Of all the countries the Kurds have fled to in the past half-century, Sweden has given them the warmest welcome, a real escape from political repression. There are currently 100,000 Kurds in Sweden, and the Kurdish group has been well integrated into Swedish society politically, socially and culturally.

The current NATO predicament affects the hearts of the entire country. It touches on Sweden’s long-standing willingness to avoid taking firm positions on contentious issues, namely to remain neutral. After all, Sweden managed to remain neutral throughout World War II.
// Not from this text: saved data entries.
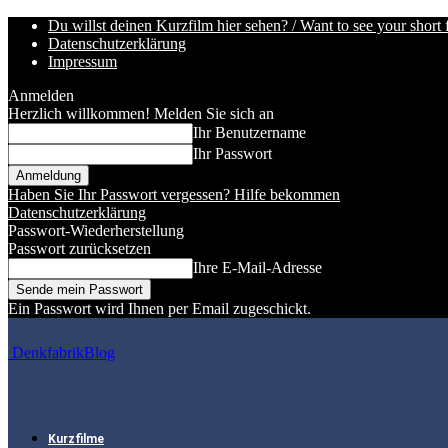
Du willst deinen Kurzfilm hier sehen? / Want to see your short 
Datenschutzerklärung
Impressum
Anmelden
Herzlich willkommen! Melden Sie sich an
Ihr Benutzername
Ihr Passwort
Haben Sie Ihr Passwort vergessen? Hilfe bekommen
Datenschutzerklärung
Passwort-Wiederherstellung
Passwort zurücksetzen
Ihre E-Mail-Adresse
Ein Passwort wird Ihnen per Email zugeschickt.
DenkfabrikBlog
Kurzfilme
This moral ambivalence worries many Swedes, according to one observer. The question on many Swedes’ minds now is: “Are we willing to shrug morality again just to join NATO?” The answer for most is: “If the price of joining NATO is at the expense of the Kurds, it’s not worth it. “

A dilemma is a problematic situation for which there is no clear solution. Did the benefits of NATO membership for Sweden itself and the Western world outweigh the generosity, candor and democratic instinct of the Swedish people to support the Kurds and their struggle for independence or at least self-government?

If this is the case, Sweden needs to determine how far Erdogan will ask them to restrict the freedom of the Kurdish minority, and act accordingly. If not, the Swedes, NATO and the Western world will have to accept the status quo, in which Sweden is outside NATO but works as closely with it as possible.